Like clockwork, humans complain about the lack of sunshine as the winter months draw near. Some scientists, however, think we should be more concerned about the dearth of darkness. Night as we know it is dying, an international team of scientists said in a teleconference on Tuesday, as they discussed their research on the huge increases in light pollution around the world since 2012.
The concept of light pollution isn’t anything new, but we normally only think about it in relation to celestial events we want to see in the night sky, like meteor showers or passing comets. In the teleconference, the scientists, who published a study related to this work in Science Advances on Wednesday, pointed out that it’s time to start thinking about the disruptive effects of all that artificial light on the natural world around us.
“Since the first emergence of life, the biological world is organized to a large extent by natural cycles of variation in light,” said Leibniz Institute of Freshwater Ecology and Inland Fisheries scientist Franz Hölker, Ph.D., a co-author of the new study.
“From an evolutionary perspective now, artificial light at night is a very new stressor.”
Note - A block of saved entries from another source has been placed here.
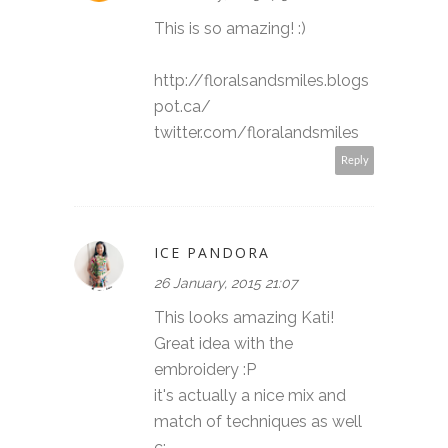
This is so amazing! :)
http://floralsandsmiles.blogs
pot.ca/
twitter.com/floralandsmiles
Reply
ICE PANDORA
26 January, 2015 21:07
This looks amazing Kati!
Great idea with the
embroidery :P
it's actually a nice mix and
match of techniques as well
c: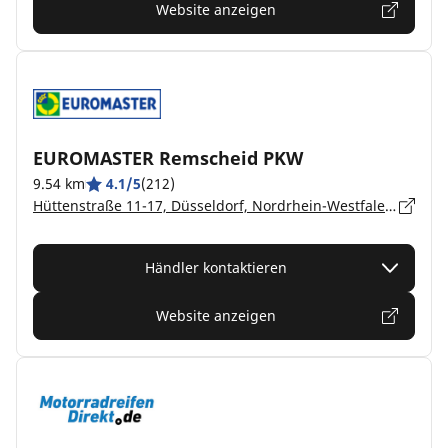
Website anzeigen
EUROMASTER Remscheid PKW
9.54 km
4.1/5
(212)
Hüttenstraße 11-17, Düsseldorf, Nordrhein-Westfalen, Remscheid - 42857
Händler kontaktieren
Website anzeigen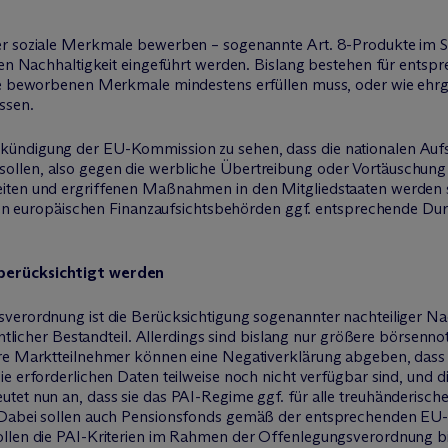
der soziale Merkmale bewerben – sogenannte Art. 8-Produkte im 
eren Nachhaltigkeit eingeführt werden. Bislang bestehen für ents
die beworbenen Merkmale mindestens erfüllen muss, oder wie ehrg
ssen.
kündigung der EU-Kommission zu sehen, dass die nationalen Auf
ollen, also gegen die werbliche Übertreibung oder Vortäuschung
iten und ergriffenen Maßnahmen in den Mitgliedstaaten werden s
en den europäischen Finanzaufsichtsbehörden ggf. entsprechende 
berücksichtigt werden
verordnung ist die Berücksichtigung sogenannter nachteiliger Na
entlicher Bestandteil. Allerdings sind bislang nur größere börsenn
re Marktteilnehmer können eine Negativerklärung abgeben, dass sie
ie erforderlichen Daten teilweise noch nicht verfügbar sind, und
utet nun an, dass sie das PAI-Regime ggf. für alle treuhänderis
 Dabei sollen auch Pensionsfonds gemäß der entsprechenden EU-R
ollen die PAI-Kriterien im Rahmen der Offenlegungsverordnung bi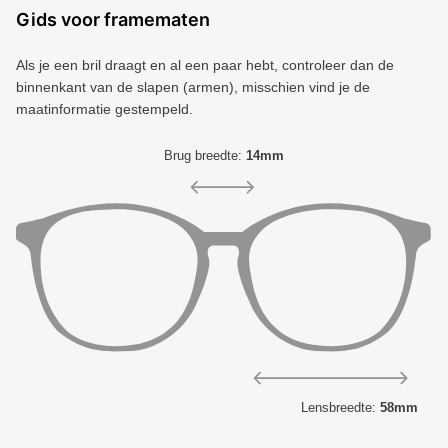
Gids voor framematen
Als je een bril draagt ​​en al een paar hebt, controleer dan de
binnenkant van de slapen (armen), misschien vind je de
maatinformatie gestempeld.
Brug breedte:
14mm
Lensbreedte:
58mm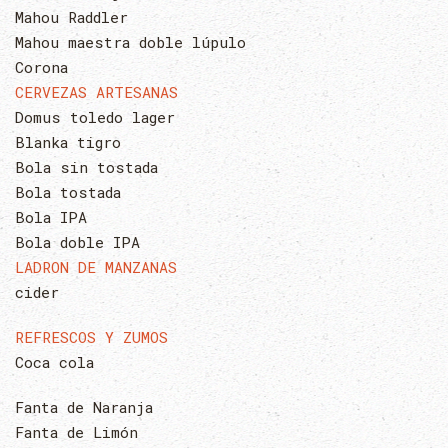
Mahou Raddler
Mahou maestra doble lúpulo
Corona
CERVEZAS ARTESANAS
Domus toledo lager
Blanka tigro
Bola sin tostada
Bola tostada
Bola IPA
Bola doble IPA
LADRON DE MANZANAS
cider
REFRESCOS Y ZUMOS
Coca cola
Fanta de Naranja
Fanta de Limón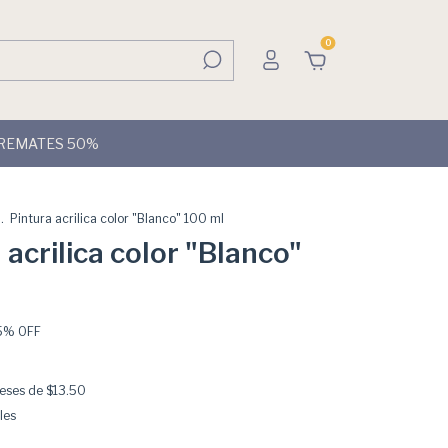
0
REMATES 50%
.
Pintura acrilica color "Blanco" 100 ml
 acrilica color "Blanco"
5
% OFF
reses de
$13.50
les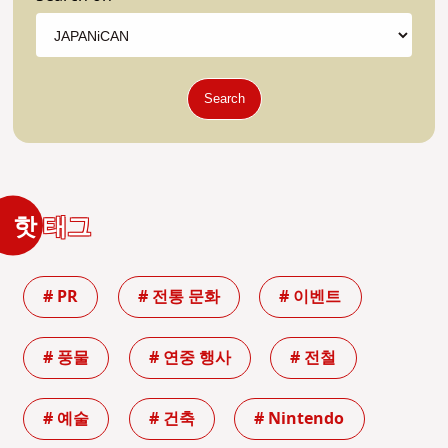
Search
핫 태그
# PR
# 전통 문화
# 이벤트
# 풍물
# 연중 행사
# 전철
# 예술
# 건축
# Nintendo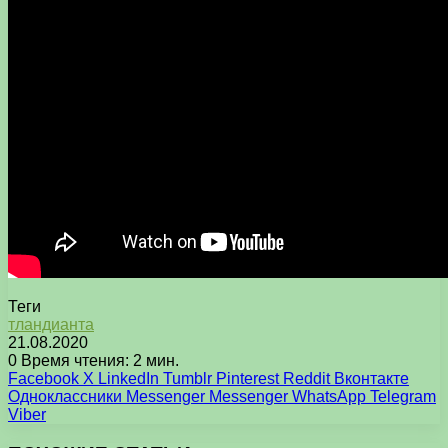
Теги
тландианта
21.08.2020
0
Время чтения: 2 мин.
Facebook
X
LinkedIn
Tumblr
Pinterest
Reddit
Вконтакте
Одноклассники
Messenger
Messenger
WhatsApp
Telegram
Viber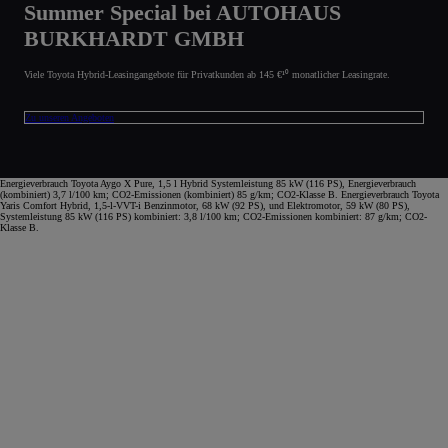
Summer Special bei AUTOHAUS
BURKHARDT GMBH
Viele Toyota Hybrid-Leasingangebote für Privatkunden ab 145 €¹⁰ monatlicher Leasingrate.
Zu unseren Angeboten
Energieverbrauch Toyota Aygo X Pure, 1,5 l Hybrid Systemleistung 85 kW (116 PS), Energieverbrauch
(kombiniert) 3,7 l/100 km; CO2-Emissionen (kombiniert) 85 g/km; CO2-Klasse B. Energieverbrauch Toyota
Yaris Comfort Hybrid, 1,5-l-VVT-i Benzinmotor, 68 kW (92 PS), und Elektromotor, 59 kW (80 PS),
Systemleistung 85 kW (116 PS) kombiniert: 3,8 l/100 km; CO2-Emissionen kombiniert: 87 g/km; CO2-
Klasse B.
In the study, which used data gathered using the Visible Infrared Imaging Radiometer (VIIRS), the researchers found that there are increasingly more regions of the Earth that are lit with artificial light. The VIIRS data, collected as the satellite circled the Earth from pole to pole 14 times a day, showed that, between 2012 and 2016 the size of Earth’s artificially lit region grew at a rate of 2.2 percent per year.
Some countries got more lit than others. In most of the countries in South America, Africa, and Asia, radiance grew, whereas it stayed constant in the United States and Spain, countries previously labeled the Earth’s brightest. The only countries that showed decreases in radiance were Syria and Yemen, which the researchers pointed out are experiencing warfare.
The researchers are concerned that, if the increase in global radiance continues to grow at these rates, that it will have serious effects on the Earth’s ecology — and perhaps even on human biology.
“The problem is that light has been introduced in places, times and intensities at which it does not naturally occur and many organisms, there is no chance to adapt to this new stressor,” said Hölker. “As a consequence, natural light cycles have been fundamentally disrupted by the introduction of artificial light into the nighttime environment.”
Hölker points out that the loss of night could disrupt animal “night habits,” which include reproduction or migration patterns. In the plant kingdom, it could cause trees to lose their leaves later than normal or extend their growing periods to abnormal lengths.
In many ways, humans are already experiencing disruptions to their own natural sleep cycles because of their exposure to blue light from the LED lights in smartphones, TVs, and other screens. Blue light is thought to disrupt the production of melatonin, the hormone the body produces to tell the body to go to sleep. At least part of the “loss of night,” the researchers point out, is due to an increase in the use of LEDs, which “has the most biological consequences,” said co-author and National Oceanic and Atmospheric Adminstration scientist Chris Elvidge, Ph.D., in the teleconference. The VIIRS sensors don’t even pick up on blue light, the researchers point out, suggesting that the increases in radiance reported in the study are even greater with respect to human sight.
“Of course if you experience blue light in the night, for instance, then you risk that animals — mammals, especially, and humans — experience this light as physiological day,” said Hölker. “And this is of course a problem.”